大企業と中小企業が協働

【中小企業のCO2削減努力を活かす!国内クレジット制度活用のすすめ】(2)

 2008年10月から12月にかけて本紙に連載した排出量取引の「徹底理解」の最終回で、「中小企業にとって国内排出量取引とは?」という記事を掲載しました。今回は、この制度が中小企業にとって大きなチャンスであることを強調したいと思います。今号と次号で、制度の趣旨を解説します。

 国内クレジット制度には、大きく2つの目的があります。

(1)これまで法律や制度の谷間にあった中小企業等や農林水産業、民生業務、家庭等の省エネ活動を後押しするため、努力の成果を政府が認証し、金銭価値のある「クレジット」を交付する。
(2)大企業等が中小企業等に交付されたクレジットを買い上げ、環境自主行動計画の数値目標達成に用いる。

 「環境自主行動計画」というのは、業界団体としてCO2等の排出削減目標を掲げ、政府の京都議定書目標達成計画達成に協力することを表明した団体が作っているアクションプランです。この環境自主行動計画に参加している企業が「大企業等」です。参加していない企業を「中小企業等」と呼び、中小企業基本法の定義とは意味が全く違い、企業規模の大小とは無関係です。政府と協定を結んでいる業界団体は、数え方にもよりますが、100団体以上になります。

 例えば、国内クレジット制度利用第1号で有名になった東京大学は、国立大学法人の団体として環境自主行動計画を持っていないため、都内で最大級の排出事業者であるにも関わらず「中小企業等」と定義され、「大企業等」に相当するローソンにクレジットを売却することができた訳です。

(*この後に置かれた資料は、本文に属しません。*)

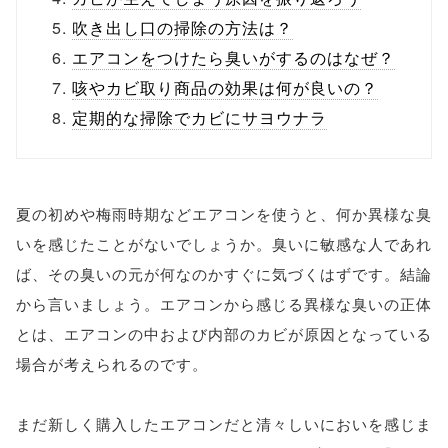
吹き出し口の掃除の方法は？
エアコンをつけたら臭いがするのはなぜ？
咳やカビ取り商品の効果は何が良いの？
定期的な掃除でカビにサヨウナラ
夏の初めや梅雨時期などエアコンを使うと、何か異様な臭
いを感じたことがないでしょうか。臭いに敏感な人であれ
ば、その臭いの元が何なのかすぐに気づくはずです。結論
から言いましょう。エアコンから感じる異様な臭いの正体
とは、エアコンの中および内部のカビが原因となっている
場合が考えられるのです。
まだ新しく購入したエアコンだと清々しいにおいを感じま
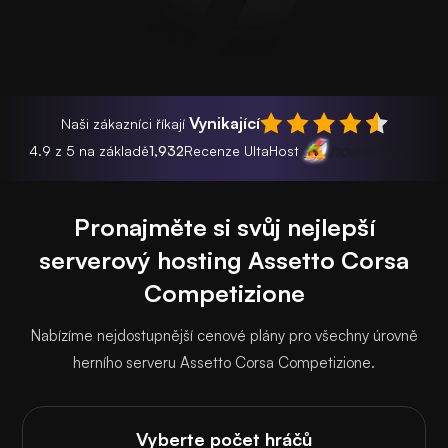
Vynikající
Naši zákazníci říkají
4.9 z 5 na základě
1,932
Recenze UltaHost
Pronajměte si svůj nejlepší
serverový hosting Assetto Corsa
Competizione
Nabízíme nejdostupnější cenové plány pro všechny úrovně
herního serveru Assetto Corsa Competizione.
Vyberte počet hráčů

 この制度は、上記2つの目的を同時に果たすため、最初から「中小企業等」と「大企業等」が協働してCO2削減プロジェクトを組成することが義務付けられています。削減できたCO2は、政府の指定した審査機関が確認したうえで、クレジットが発行されます。そのクレジットは直ちにパートナーの大企業等の保有口座に登録され、環境自主行動計画の数値目標達成に用いられます(昨年からこの規制は緩和され、転売目的でクレジットを購入することも可能になっています)。省エネ設備投資を行って削減に取り組んだ中小企業等には、後日、クレジット売却代金が振り込まれることになります。

 東京都の中小企業クレジットのように、中小企業等が単独でプロジェクトを計画し、削減成果を自由に市場で売れる仕組みになれば、もっと国内クレジット制度も活性化するような気もしますが、クレジットの取引市場が存在しない日本では、クレジットの買い手を最初から想定しておくことは、京都議定書目標達成という大きな目的のためには、やむを得ないのかもしれません。